[[ Records shown, beginning ]]
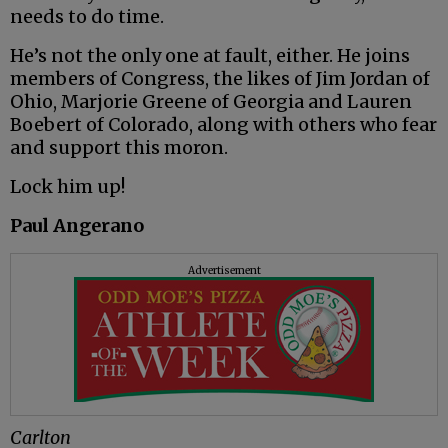
needs to do time.
He’s not the only one at fault, either. He joins
members of Congress, the likes of Jim Jordan of
Ohio, Marjorie Greene of Georgia and Lauren
Boebert of Colorado, along with others who fear
and support this moron.
Lock him up!
Paul Angerano
Advertisement
Carlton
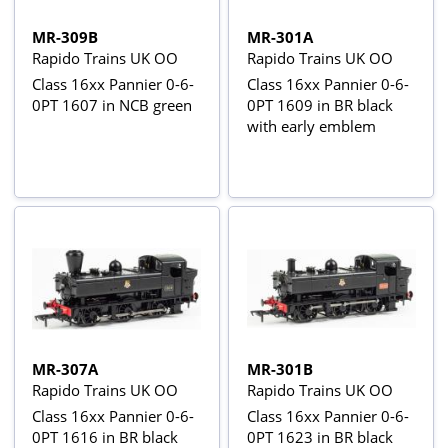
MR-309B
MR-301A
Rapido Trains UK OO
Rapido Trains UK OO
Class 16xx Pannier 0-6-
Class 16xx Pannier 0-6-
0PT 1607 in NCB green
0PT 1609 in BR black
with early emblem
MR-307A
MR-301B
Rapido Trains UK OO
Rapido Trains UK OO
Class 16xx Pannier 0-6-
Class 16xx Pannier 0-6-
0PT 1616 in BR black
0PT 1623 in BR black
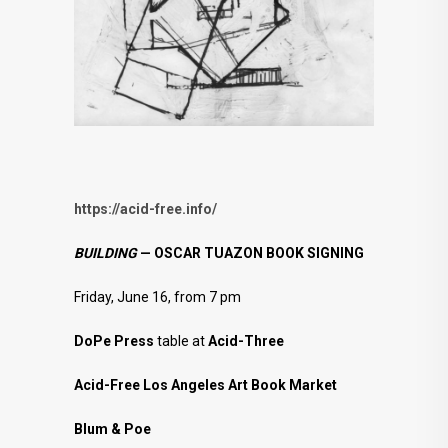
https://acid-free.info/
BUILDING
— OSCAR TUAZON BOOK SIGNING
Friday, June 16, from 7 pm
DoPe Press
table at
Acid-Three
Acid-Free Los Angeles Art Book Market
Blum & Poe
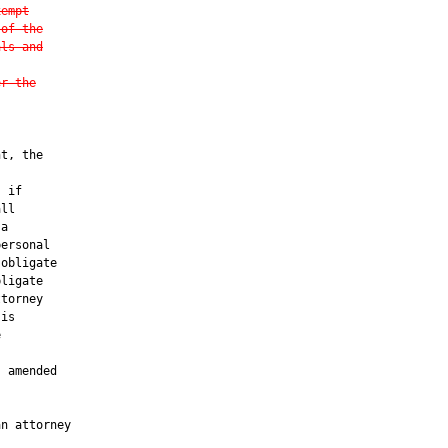
xempt
 of the
als and
er the
t, the

 if

ll

a

ersonal

 obligate

ligate

torney

is



 amended

n attorney
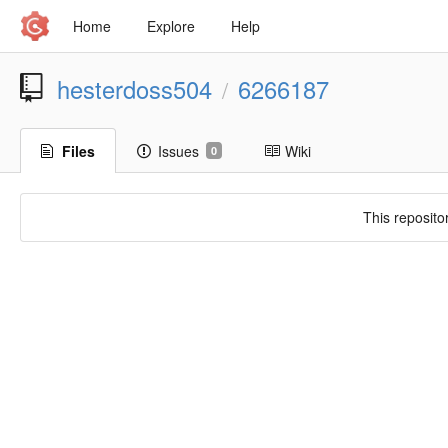
Home
Explore
Help
hesterdoss504
6266187
/
Files
Issues
Wiki
0
This reposito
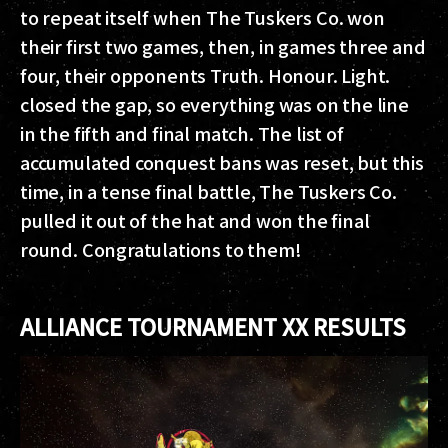
to repeat itself when The Tuskers Co. won
their first two games, then, in games three and
four, their opponents Truth. Honour. Light.
closed the gap, so everything was on the line
in the fifth and final match. The list of
accumulated conquest bans was reset, but this
time, in a tense final battle, The Tuskers Co.
pulled it out of the hat and won the final
round. Congratulations to them!
ALLIANCE TOURNAMENT XX RESULTS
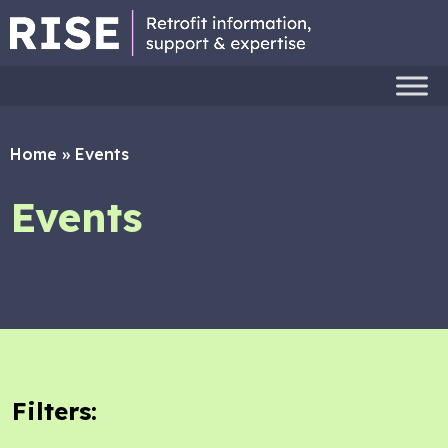
Home
»
Events
Events
Filters:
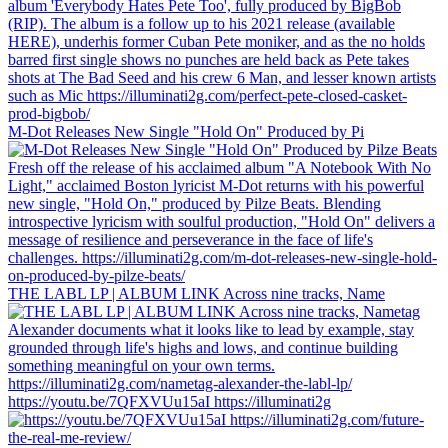
M-Dot Releases New Single "Hold On" Produced by Pi
THE LABL LP | ALBUM LINK Across nine tracks, Name
https://youtu.be/7QFXVUu15aI https://illuminati2g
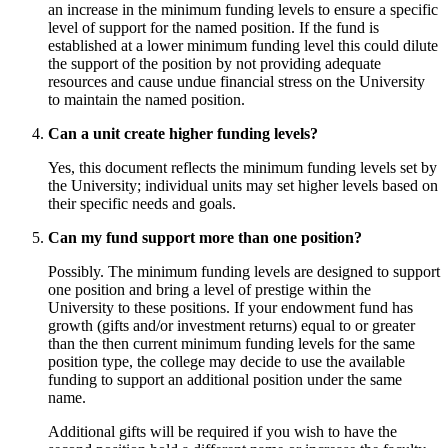
an increase in the minimum funding levels to ensure a specific
level of support for the named position. If the fund is
established at a lower minimum funding level this could dilute
the support of the position by not providing adequate
resources and cause undue financial stress on the University
to maintain the named position.
Can a unit create higher funding levels?
Yes, this document reflects the minimum funding levels set by
the University; individual units may set higher levels based on
their specific needs and goals.
Can my fund support more than one position?
Possibly. The minimum funding levels are designed to support
one position and bring a level of prestige within the
University to these positions. If your endowment fund has
growth (gifts and/or investment returns) equal to or greater
than the then current minimum funding levels for the same
position type, the college may decide to use the available
funding to support an additional position under the same
name.
Additional gifts will be required if you wish to have the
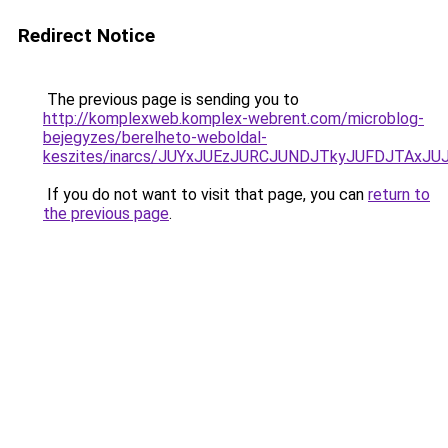
Redirect Notice
The previous page is sending you to
http://komplexweb.komplex-webrent.com/microblog-
bejegyzes/berelheto-weboldal-
keszites/inarcs/JUYxJUEzJURCJUNDJTkyJUFDJTAxJ
If you do not want to visit that page, you can
return to
the previous page
.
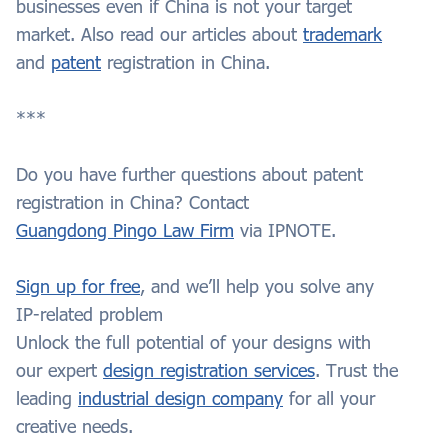
businesses even if China is not your target
market. Also read our articles about
trademark
and
patent
registration in China.
***
Do you have further questions about patent
registration in China? Contact
Guangdong Pingo Law Firm
via IPNOTE.
Sign up for free
, and we’ll help you solve any
IP-related problem
Unlock the full potential of your designs with
our expert
design registration services
. Trust the
leading
industrial design company
for all your
creative needs.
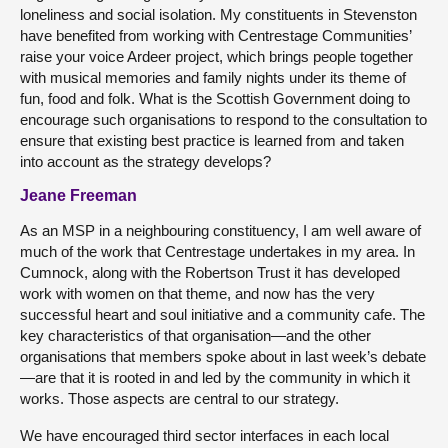
loneliness and social isolation. My constituents in Stevenston
have benefited from working with Centrestage Communities’
raise your voice Ardeer project, which brings people together
with musical memories and family nights under its theme of
fun, food and folk. What is the Scottish Government doing to
encourage such organisations to respond to the consultation to
ensure that existing best practice is learned from and taken
into account as the strategy develops?
Jeane Freeman
As an MSP in a neighbouring constituency, I am well aware of
much of the work that Centrestage undertakes in my area. In
Cumnock, along with the Robertson Trust it has developed
work with women on that theme, and now has the very
successful heart and soul initiative and a community cafe. The
key characteristics of that organisation—and the other
organisations that members spoke about in last week’s debate
—are that it is rooted in and led by the community in which it
works. Those aspects are central to our strategy.
We have encouraged third sector interfaces in each local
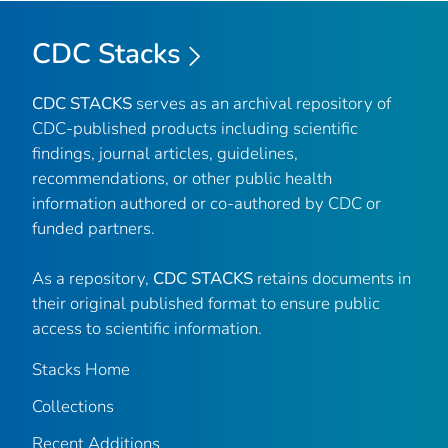
CDC Stacks
CDC STACKS
serves as an archival repository of
CDC-published products including scientific
findings, journal articles, guidelines,
recommendations, or other public health
information authored or co-authored by CDC or
funded partners.
As a repository,
CDC STACKS
retains documents in
their original published format to ensure public
access to scientific information.
Stacks Home
Collections
Recent Additions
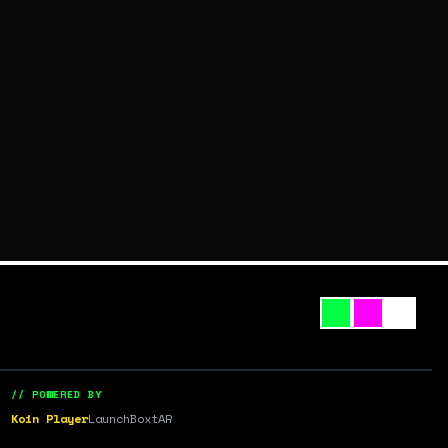
// POWERED BY
Koin Player
LaunchBox
tAR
[[ Records shown, end ]]
Problem details:
In the entries, find every line holding "ensure" and copy it.

Output of the task:
an increase in the minimum funding levels to ensure a specific
ensure that existing best practice is learned from and taken
their original published format to ensure public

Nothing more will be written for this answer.